Grandes Iconos Universales XXVII: El Guernica, Pablo Picasso, 1937.



Pablo Picasso estaba en París en 1937, cuando recibe el encargo del gobierno de la II República de crear un gran obra, para el pabellón español en la Exposición Internacional de París. Con España inmersa en la Guerra Civil y en plena antesala de II Guerra Mundial. Es muy curioso que, Picasso contestó a los delegados de la República que no estaba seguro de poder ofrecerles lo que querían, su constante evolución artística le conduce a un momento de bloqueo, de crisis artística y personal.

El Guernica en el Pabellón español de la II República en la Exposición Universal de París de 1937.

Reproducción del mural en la propia Guernica (Vizcaya)

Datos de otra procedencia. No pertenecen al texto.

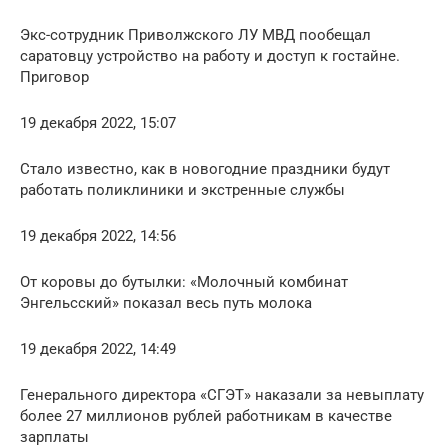
Экс-сотрудник Приволжского ЛУ МВД пообещал
саратовцу устройство на работу и доступ к гостайне.
Приговор
19 декабря 2022, 15:07
Стало известно, как в новогодние праздники будут
работать поликлиники и экстренные службы
19 декабря 2022, 14:56
От коровы до бутылки: «Молочный комбинат
Энгельсский» показал весь путь молока
19 декабря 2022, 14:49
Генерального директора «СГЭТ» наказали за невыплату
более 27 миллионов рублей работникам в качестве
зарплаты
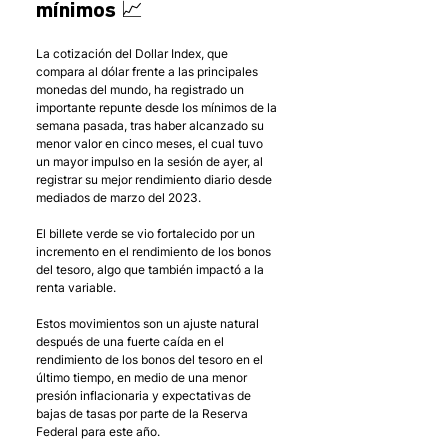
mínimos 📈
La cotización del Dollar Index, que 
compara al dólar frente a las principales 
monedas del mundo, ha registrado un 
importante repunte desde los mínimos de la 
semana pasada, tras haber alcanzado su 
menor valor en cinco meses, el cual tuvo 
un mayor impulso en la sesión de ayer, al 
registrar su mejor rendimiento diario desde 
mediados de marzo del 2023. 
El billete verde se vio fortalecido por un 
incremento en el rendimiento de los bonos 
del tesoro, algo que también impactó a la 
renta variable. 
Estos movimientos son un ajuste natural 
después de una fuerte caída en el 
rendimiento de los bonos del tesoro en el 
último tiempo, en medio de una menor 
presión inflacionaria y expectativas de 
bajas de tasas por parte de la Reserva 
Federal para este año. 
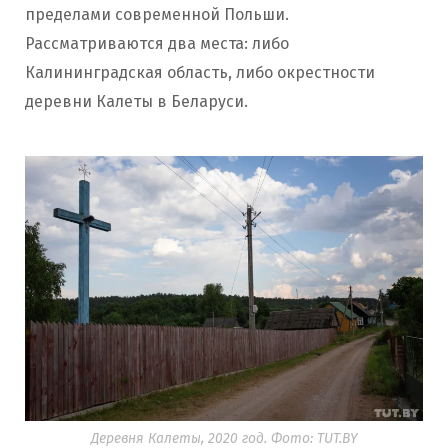
пределами современной Польши.
Рассматриваются два места: либо
Калининградская область, либо окрестности
деревни Калеты в Беларуси.
Деревня Калеты, 2020 год. Фото: TUT.BY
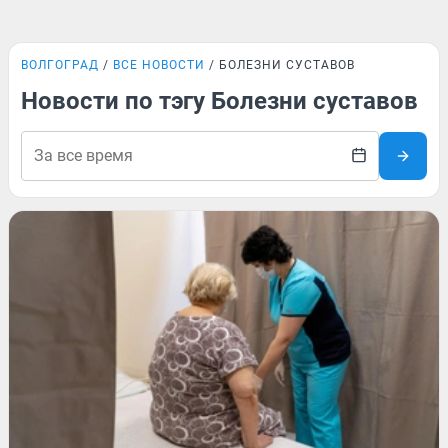
ВОЛГОГРАД
ВСЕ НОВОСТИ
БОЛЕЗНИ СУСТАВОВ
Новости по тэгу Болезни суставов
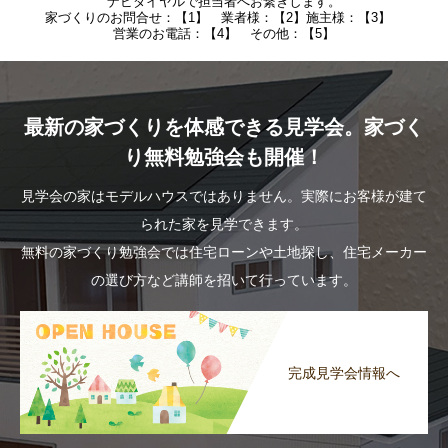
ナビダイヤルで担当者へお繋ぎします。
家づくりのお問合せ：【1】 業者様：【2】施主様：【3】
営業のお電話：【4】 その他：【5】
最新の家づくりを体感できる見学会。家づく
り無料勉強会も開催！
見学会の家はモデルハウスではありません。実際にお客様が建て
られた家を見学できます。
無料の家づくり勉強会では住宅ローンや土地探し、住宅メーカー
の選び方など講師を招いて行っています。
完成見学会情報へ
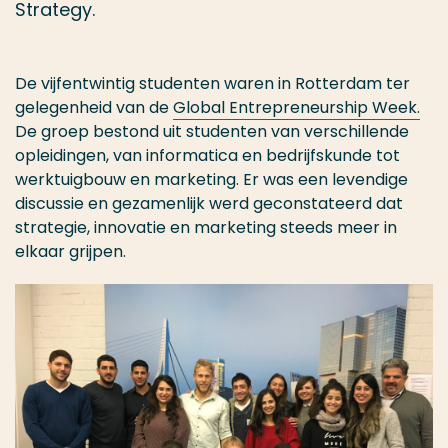
Strategy.
De vijfentwintig studenten waren in Rotterdam ter
gelegenheid van de
Global Entrepreneurship Week.
De groep bestond uit studenten van verschillende
opleidingen, van informatica en bedrijfskunde tot
werktuigbouw en marketing. Er was een levendige
discussie en gezamenlijk werd geconstateerd dat
strategie, innovatie en marketing steeds meer in
elkaar grijpen.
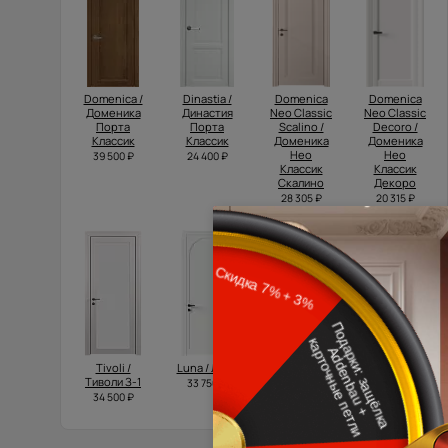
Domenica /
Dinastia /
Domenica
Domenica
Доменика
Династия
Neo Classic
Neo Classic
Порта
Порта
Scalino /
Decoro /
Классик
Классик
Доменика
Доменика
Нео
Нео
39 500 ₽
24 400 ₽
Классик
Классик
Скалино
Декоро
28 305 ₽
20 315 ₽
Tivoli /
Luna / Луна
Tivoli /
Tivoli /
Тиволи З-1
Тиволи А-1
Тиволи А-1
33 750 ₽
34 500 ₽
17 935 ₽
18 827 ₽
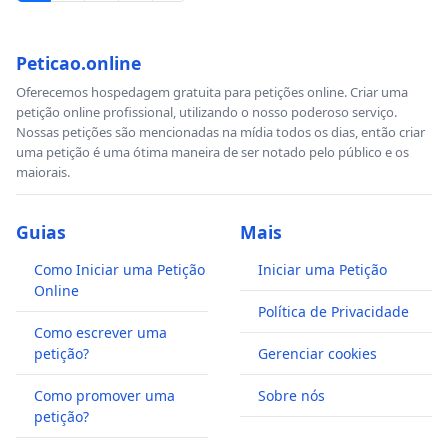
Peticao.online
Oferecemos hospedagem gratuita para petições online. Criar uma
petição online profissional, utilizando o nosso poderoso serviço.
Nossas petições são mencionadas na mídia todos os dias, então criar
uma petição é uma ótima maneira de ser notado pelo público e os
maiorais.
Guias
Mais
Como Iniciar uma Petição
Iniciar uma Petição
Online
Política de Privacidade
Como escrever uma
petição?
Gerenciar cookies
Como promover uma
Sobre nós
petição?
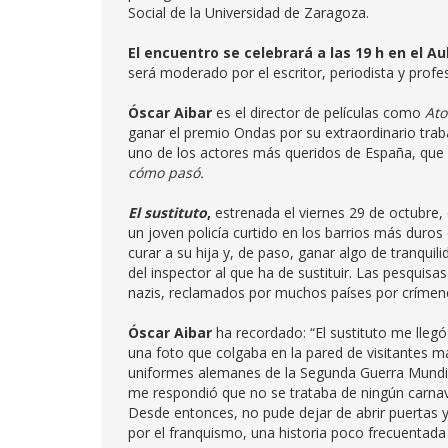
Social de la Universidad de Zaragoza.
El encuentro se celebrará a las 19 h en el A
será moderado por el escritor, periodista y profe
Óscar Aibar
es el director de películas como
Ato
ganar el premio Ondas por su extraordinario trab
uno de los actores más queridos de España, que l
cómo pasó.
El sustituto
,
estrenada el viernes 29 de octubre, 
un joven policía curtido en los barrios más duro
curar a su hija y, de paso, ganar algo de tranquili
del inspector al que ha de sustituir. Las pesquis
nazis, reclamados por muchos países por crímenes 
Óscar Aibar
ha recordado: “El sustituto me llegó
una foto que colgaba en la pared de visitantes
uniformes alemanes de la Segunda Guerra Mundial
me respondió que no se trataba de ningún carnava
Desde entonces, no pude dejar de abrir puertas 
por el franquismo, una historia poco frecuentada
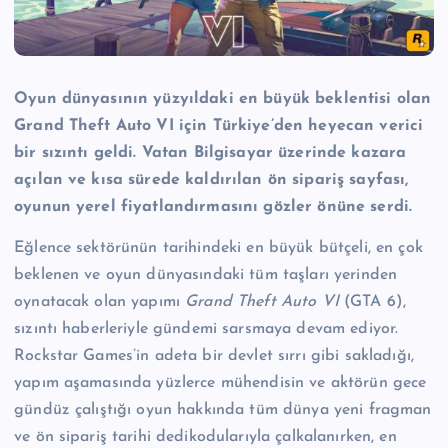
Oyun dünyasının yüzyıldaki en büyük beklentisi olan
Grand Theft Auto VI için Türkiye’den heyecan verici
bir sızıntı geldi. Vatan Bilgisayar üzerinde kazara
açılan ve kısa sürede kaldırılan ön sipariş sayfası,
oyunun yerel fiyatlandırmasını gözler önüne serdi.
Eğlence sektörünün tarihindeki en büyük bütçeli, en çok
beklenen ve oyun dünyasındaki tüm taşları yerinden
oynatacak olan yapımı
Grand Theft Auto VI
(GTA 6),
sızıntı haberleriyle gündemi sarsmaya devam ediyor.
Rockstar Games’in adeta bir devlet sırrı gibi sakladığı,
yapım aşamasında yüzlerce mühendisin ve aktörün gece
gündüz çalıştığı oyun hakkında tüm dünya yeni fragman
ve ön sipariş tarihi dedikodularıyla çalkalanırken, en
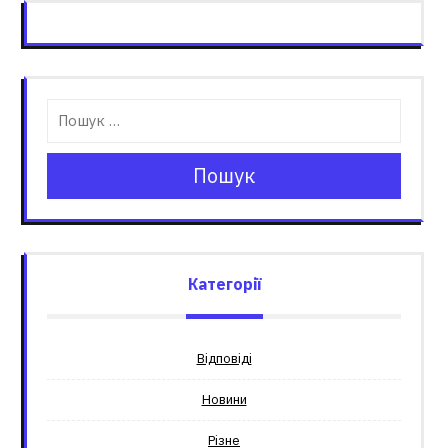
Пошук
Категорії
Відповіді
Новини
Різне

Pablo tardó un mes en pasar esa crisis y ponerse con el proyecto, fue el 1 de mayo de 1937, día en el que acudió en París a la manifestación del Día del Trabajo. Picasso contempló como dicha manifestación se convirtió en una marcha de repulsa y condena de los indiscriminados bombardeos de la Legión Cóndor alemana contra la localidad vasca de Guernica el 26 de abril de ese año. Picasso regresó a su taller de Grands-Agustins en París y realizó el el primer dibujo preparatorio o boceto, uno de los cientos que hizo para el Guernica, de la que sería la gran obra o escena trágica y antibelicista de nuestra cultura. 

Picasso trabajando en el Guernica en su taller de Grands-Agustins en París (1937) fotografía de Dora Maar. 

La obra de Picasso era, hasta ese momento, fundamentalmente íntima y personal, casi nunca se había referido a la esfera pública, y mucho menos a acontecimientos políticos o bélicos. Desde 1925, Picasso había entrado en una etapa que se acercaba con demasiada frecuencia a la claustrofobia, la pesadilla, los monstruos y la deformidad. De forma sorprendente, como siempre en Picasso, creó una gran escena, que mostraba y expresaba con total claridad las realidades terribles de la guerra. Picasso crea un icónica escena de sufrimiento y desorientación del ser humano ante la barbarie bélica, esa imagen es un emblema de la condición humana y la sociedad del siglo XX. 


Imagen de la Villa tras el Bombardeo. 
Un icono que la marcado la mirada de la sociedad actual a lo largo de ocho décadas. Es un paradigma de la muerte y la violencia, dentro de un contexto de la guerra moderna, y de la fragilidad de la vida humana ante la fatalidad de las guerras. Picasso, al aceptar el encargo de pintar el mural, era muy consciente del reto que suponía: la representación de lo público, lo político, lo heroico y lo compasivo, a gran escala, le era desconocida. Hay que señalar que el camino a Guernica comenzó a mediados de la década de los veinte, a medida que una serie de inquietudes se van plasmando en la obra de Picasso. Su obra se hace eco del miedo, el horror y la monstruosidad, que se manifiestan como inherentes a la condición humana moderna, revelando las raíces de lo que será el imaginario de Guernica.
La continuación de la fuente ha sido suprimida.